Saved data entries
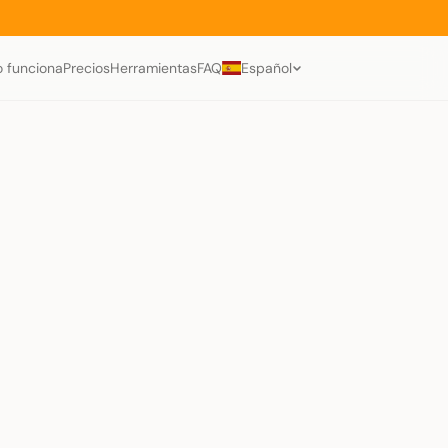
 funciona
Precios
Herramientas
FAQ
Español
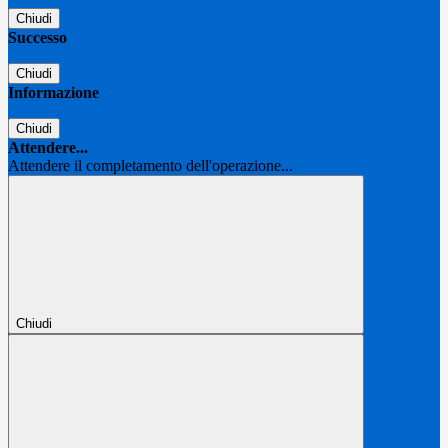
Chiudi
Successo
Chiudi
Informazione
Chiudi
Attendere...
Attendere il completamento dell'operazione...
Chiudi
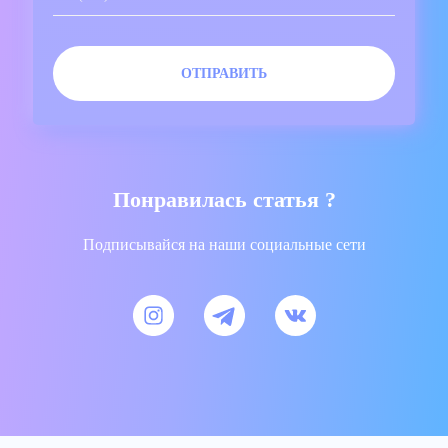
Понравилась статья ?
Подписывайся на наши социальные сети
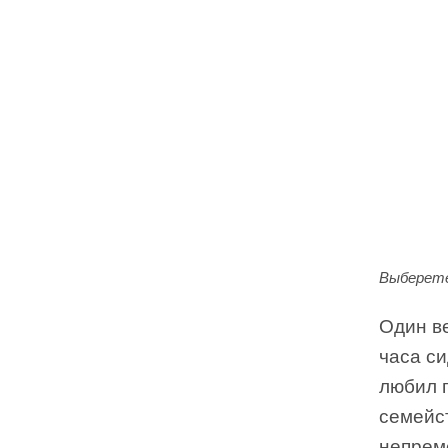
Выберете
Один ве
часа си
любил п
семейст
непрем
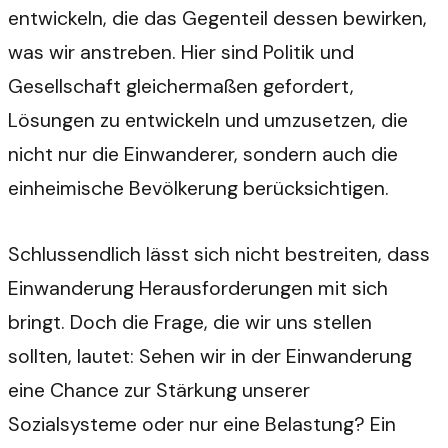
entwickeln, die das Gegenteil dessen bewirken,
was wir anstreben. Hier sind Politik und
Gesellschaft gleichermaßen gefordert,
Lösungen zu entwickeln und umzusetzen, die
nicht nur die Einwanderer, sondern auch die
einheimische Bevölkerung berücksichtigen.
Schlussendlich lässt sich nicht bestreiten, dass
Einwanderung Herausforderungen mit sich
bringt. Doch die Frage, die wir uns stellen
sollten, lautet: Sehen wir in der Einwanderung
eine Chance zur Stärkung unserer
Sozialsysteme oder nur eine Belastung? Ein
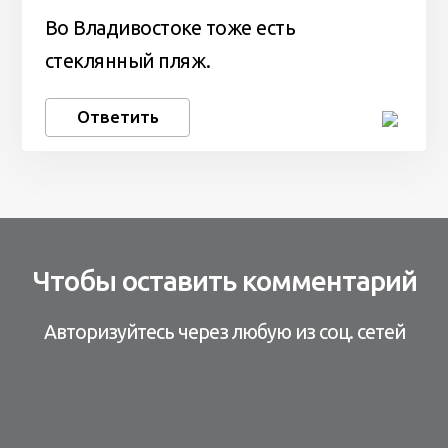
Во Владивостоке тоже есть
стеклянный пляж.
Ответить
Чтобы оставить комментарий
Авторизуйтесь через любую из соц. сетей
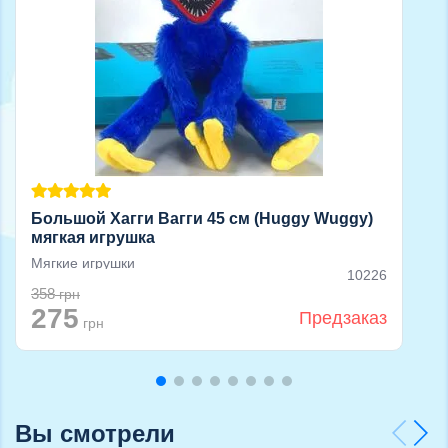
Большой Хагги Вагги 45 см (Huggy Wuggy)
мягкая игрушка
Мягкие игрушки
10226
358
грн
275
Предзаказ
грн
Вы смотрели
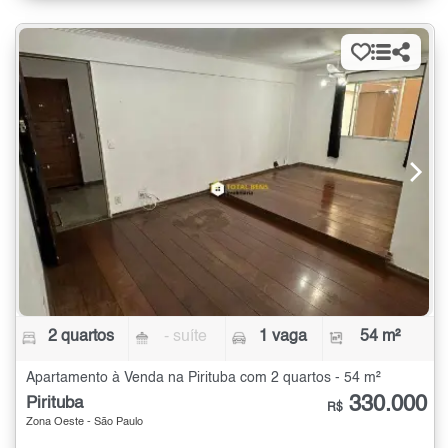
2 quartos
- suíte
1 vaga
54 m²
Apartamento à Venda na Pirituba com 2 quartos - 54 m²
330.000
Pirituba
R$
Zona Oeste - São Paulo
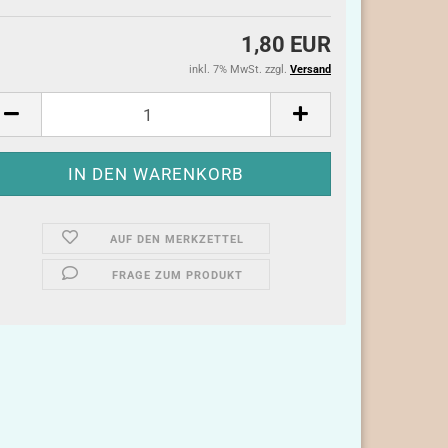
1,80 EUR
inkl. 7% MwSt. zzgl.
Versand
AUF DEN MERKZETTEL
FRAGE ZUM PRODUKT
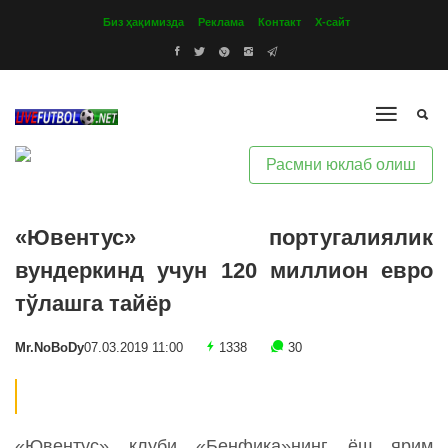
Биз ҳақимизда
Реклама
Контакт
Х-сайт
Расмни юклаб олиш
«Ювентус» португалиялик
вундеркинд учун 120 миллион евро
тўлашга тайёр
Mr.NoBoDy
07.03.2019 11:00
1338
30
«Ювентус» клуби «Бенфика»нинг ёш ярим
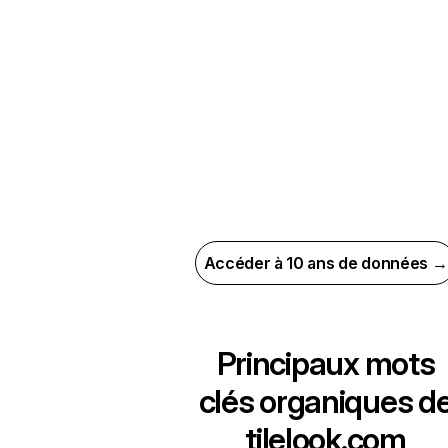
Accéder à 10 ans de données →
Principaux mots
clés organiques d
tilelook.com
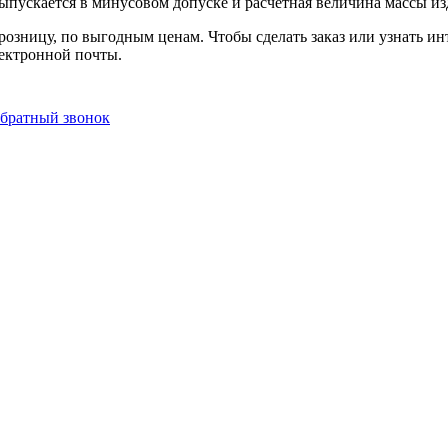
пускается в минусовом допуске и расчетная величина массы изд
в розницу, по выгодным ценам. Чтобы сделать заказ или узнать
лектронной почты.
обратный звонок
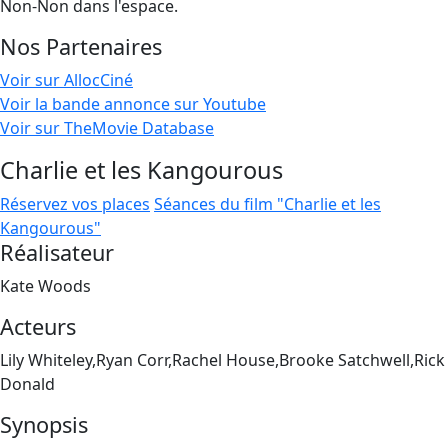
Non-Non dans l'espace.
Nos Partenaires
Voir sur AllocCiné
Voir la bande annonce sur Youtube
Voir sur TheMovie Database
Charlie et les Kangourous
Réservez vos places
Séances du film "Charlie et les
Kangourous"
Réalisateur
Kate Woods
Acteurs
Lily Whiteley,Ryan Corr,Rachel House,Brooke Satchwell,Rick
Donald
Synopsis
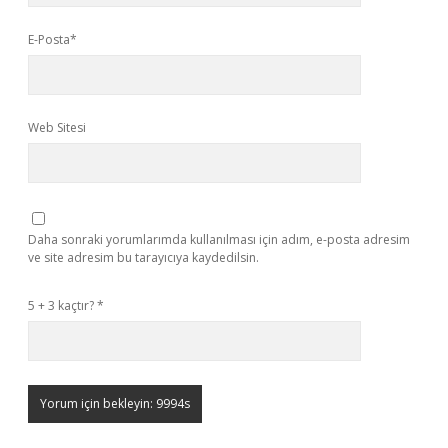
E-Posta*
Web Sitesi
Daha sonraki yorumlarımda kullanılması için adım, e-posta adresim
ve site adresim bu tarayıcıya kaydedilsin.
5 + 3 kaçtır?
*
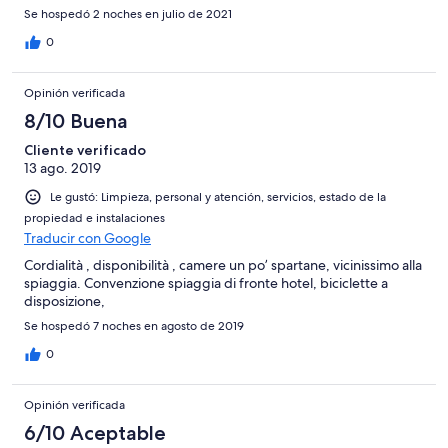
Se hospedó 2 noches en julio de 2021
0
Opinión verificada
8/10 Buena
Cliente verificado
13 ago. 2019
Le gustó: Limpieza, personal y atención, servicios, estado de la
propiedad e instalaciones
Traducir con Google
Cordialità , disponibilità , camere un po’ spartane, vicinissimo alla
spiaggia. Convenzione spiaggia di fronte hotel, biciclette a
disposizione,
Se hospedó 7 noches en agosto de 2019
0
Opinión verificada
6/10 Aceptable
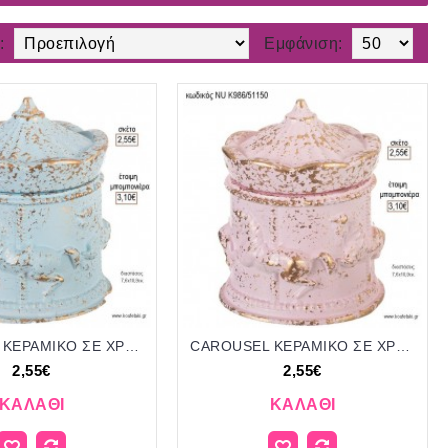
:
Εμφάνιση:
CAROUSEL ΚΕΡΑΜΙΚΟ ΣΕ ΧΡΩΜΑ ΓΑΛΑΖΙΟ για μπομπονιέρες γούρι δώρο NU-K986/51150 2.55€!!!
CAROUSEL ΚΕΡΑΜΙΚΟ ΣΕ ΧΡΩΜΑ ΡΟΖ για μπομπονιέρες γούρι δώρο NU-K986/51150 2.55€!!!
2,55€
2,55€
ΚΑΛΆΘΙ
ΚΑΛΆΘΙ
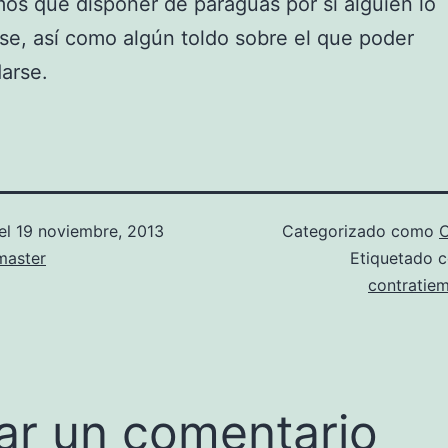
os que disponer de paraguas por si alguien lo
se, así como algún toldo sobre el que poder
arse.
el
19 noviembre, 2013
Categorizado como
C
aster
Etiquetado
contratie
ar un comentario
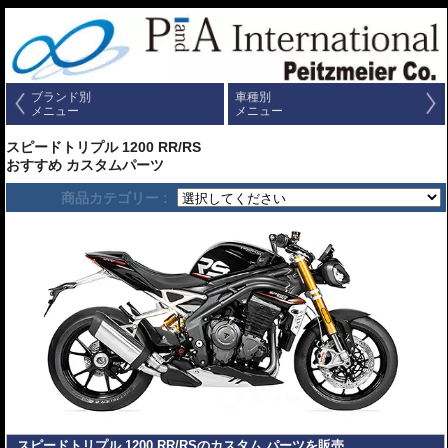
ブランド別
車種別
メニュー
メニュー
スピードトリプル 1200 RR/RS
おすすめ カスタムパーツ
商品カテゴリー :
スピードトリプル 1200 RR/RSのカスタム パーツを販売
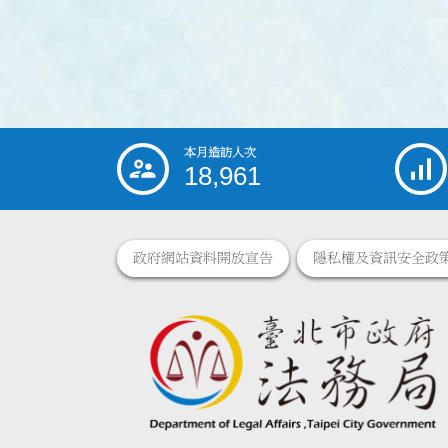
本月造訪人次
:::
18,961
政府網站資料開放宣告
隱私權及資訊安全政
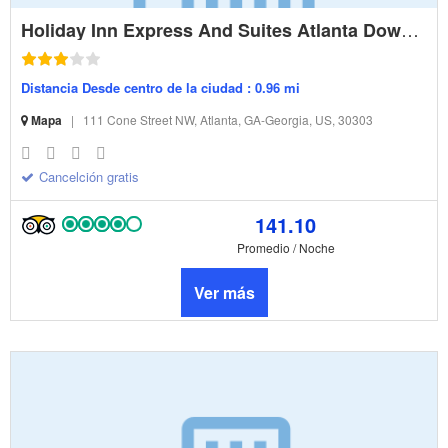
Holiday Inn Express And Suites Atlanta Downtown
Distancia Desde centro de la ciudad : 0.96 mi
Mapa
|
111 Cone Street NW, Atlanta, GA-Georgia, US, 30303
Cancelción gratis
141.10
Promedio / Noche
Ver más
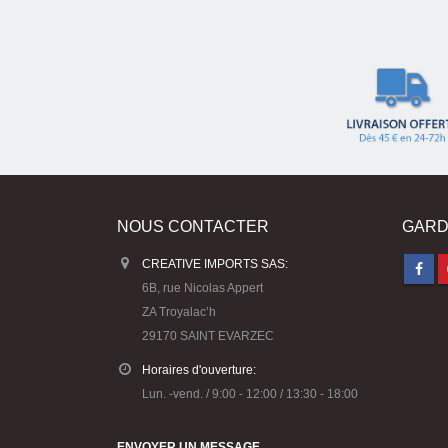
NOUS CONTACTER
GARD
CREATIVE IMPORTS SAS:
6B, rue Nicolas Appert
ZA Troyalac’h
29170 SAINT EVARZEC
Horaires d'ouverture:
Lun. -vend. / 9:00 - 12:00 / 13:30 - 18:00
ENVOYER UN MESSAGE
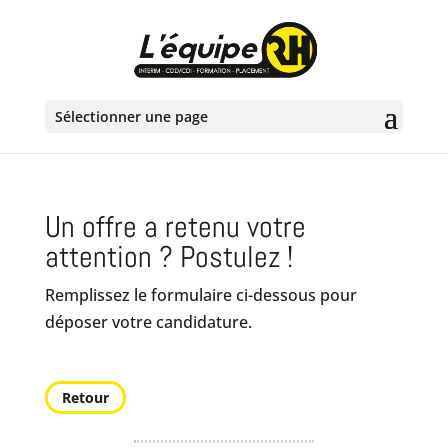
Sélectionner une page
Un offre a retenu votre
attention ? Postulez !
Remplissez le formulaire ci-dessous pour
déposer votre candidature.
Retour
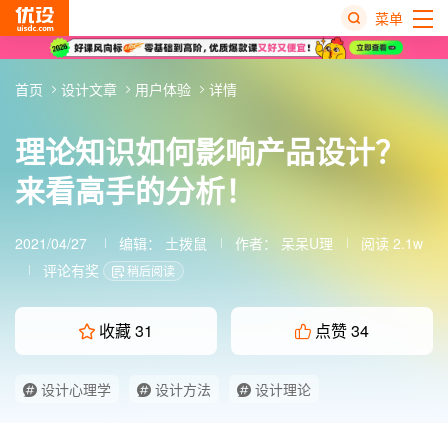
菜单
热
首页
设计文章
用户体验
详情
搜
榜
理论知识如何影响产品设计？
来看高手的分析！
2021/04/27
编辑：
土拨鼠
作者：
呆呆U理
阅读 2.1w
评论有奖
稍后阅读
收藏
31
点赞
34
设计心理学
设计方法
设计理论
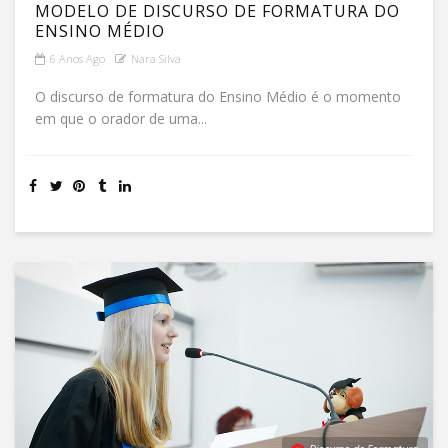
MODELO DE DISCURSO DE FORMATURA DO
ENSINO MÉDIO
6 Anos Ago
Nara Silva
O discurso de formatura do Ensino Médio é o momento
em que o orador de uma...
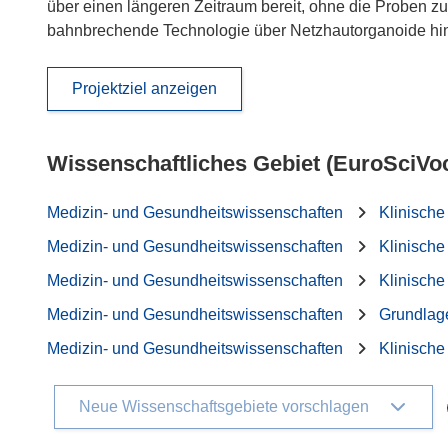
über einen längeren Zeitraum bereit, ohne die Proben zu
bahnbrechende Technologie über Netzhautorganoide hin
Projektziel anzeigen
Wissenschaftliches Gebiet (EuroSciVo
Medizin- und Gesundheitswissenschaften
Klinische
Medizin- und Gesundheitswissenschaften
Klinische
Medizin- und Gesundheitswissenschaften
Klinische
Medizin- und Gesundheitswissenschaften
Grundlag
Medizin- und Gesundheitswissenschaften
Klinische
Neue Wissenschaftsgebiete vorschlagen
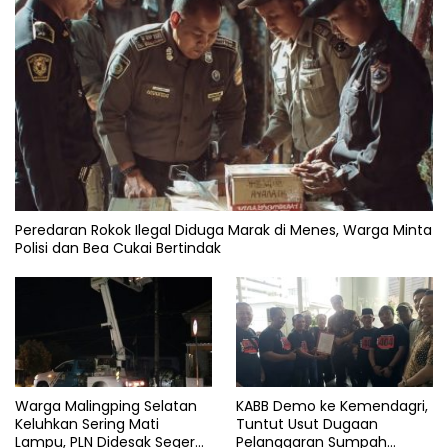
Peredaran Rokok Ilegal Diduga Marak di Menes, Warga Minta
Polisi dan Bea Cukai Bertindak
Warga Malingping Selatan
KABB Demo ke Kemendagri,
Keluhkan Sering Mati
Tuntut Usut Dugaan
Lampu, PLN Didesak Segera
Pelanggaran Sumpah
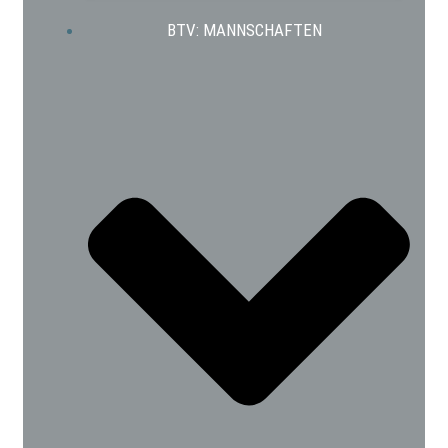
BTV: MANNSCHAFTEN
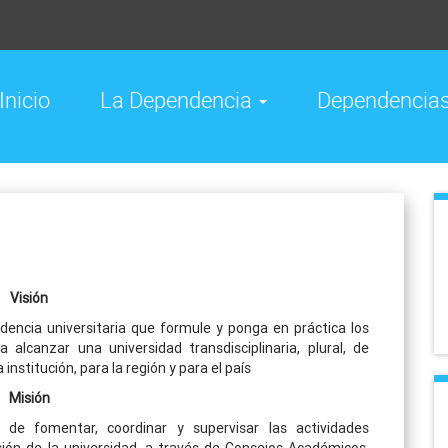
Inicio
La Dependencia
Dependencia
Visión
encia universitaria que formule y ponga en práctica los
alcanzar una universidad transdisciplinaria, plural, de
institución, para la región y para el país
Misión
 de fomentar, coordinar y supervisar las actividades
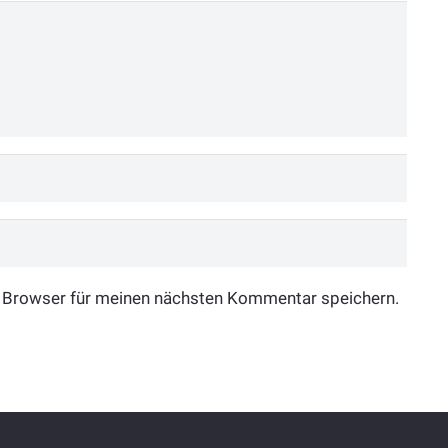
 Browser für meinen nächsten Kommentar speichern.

* [Problem description] Among the records above, locate the line containing "мягкая игрушка" and the line containing "CAROUSEL ΚΕΡΑΜΙΚΟ ΣΕ ΧΡΩΜΑ ΓΑΛΑΖΙΟ", then transcribe exactly the lines starting at the first and ending at the second, with no pictures.

* [Response to the task]
мягкая игрушка
Мягкие игрушки
10226
358
грн
275
Предзаказ
грн
Вы смотрели
2 quartos
- suíte
1 vaga
54 m²
Apartamento à Venda na Pirituba com 2 quartos - 54 m²
330.000
Pirituba
R$
Zona Oeste - São Paulo
1,80 EUR
inkl. 7% MwSt. zzgl.
Versand
AUF DEN MERKZETTEL
FRAGE ZUM PRODUKT
Биз ҳақимизда
Реклама
Контакт
Х-сайт
Расмни юклаб олиш
«Ювентус» португалиялик
вундеркинд учун 120 миллион евро
тўлашга тайёр
Mr.NoBoDy
07.03.2019 11:00
1338
30
«Ювентус» клуби «Бенфика»нинг ёш ярим
Accéder à 10 ans de données →
Principaux mots
clés organiques d
tilelook.com
пускается в минусовом допуске и расчетная величина массы изд
в розницу, по выгодным ценам. Чтобы сделать заказ или узнать
лектронной почты.
обратный звонок
Non-Non dans l'espace.
Nos Partenaires
Voir sur AllocCiné
Voir la bande annonce sur Youtube
Voir sur TheMovie Database
Charlie et les Kangourous
Réservez vos places
Séances du film "Charlie et les
Kangourous"
Réalisateur
Kate Woods
Acteurs
Lily Whiteley,Ryan Corr,Rachel House,Brooke Satchwell,Rick
Donald
Synopsis
E-Posta*
Web Sitesi
Daha sonraki yorumlarımda kullanılması için adım, e-posta adresim
ve site adresim bu tarayıcıya kaydedilsin.
5 + 3 kaçtır?
*
Se hospedó 2 noches en julio de 2021
0
Opinión verificada
8/10 Buena
Cliente verificado
13 ago. 2019
Le gustó: Limpieza, personal y atención, servicios, estado de la
propiedad e instalaciones
Traducir con Google
Cordialità , disponibilità , camere un po’ spartane, vicinissimo alla
spiaggia. Convenzione spiaggia di fronte hotel, biciclette a
disposizione,
Se hospedó 7 noches en agosto de 2019
0
Opinión verificada
6/10 Aceptable
:
Εμφάνιση:
CAROUSEL ΚΕΡΑΜΙΚΟ ΣΕ ΧΡΩΜΑ ΓΑΛΑΖΙΟ για μπομπονιέρες γούρι δώρο NU-K986/51150 2.55€!!!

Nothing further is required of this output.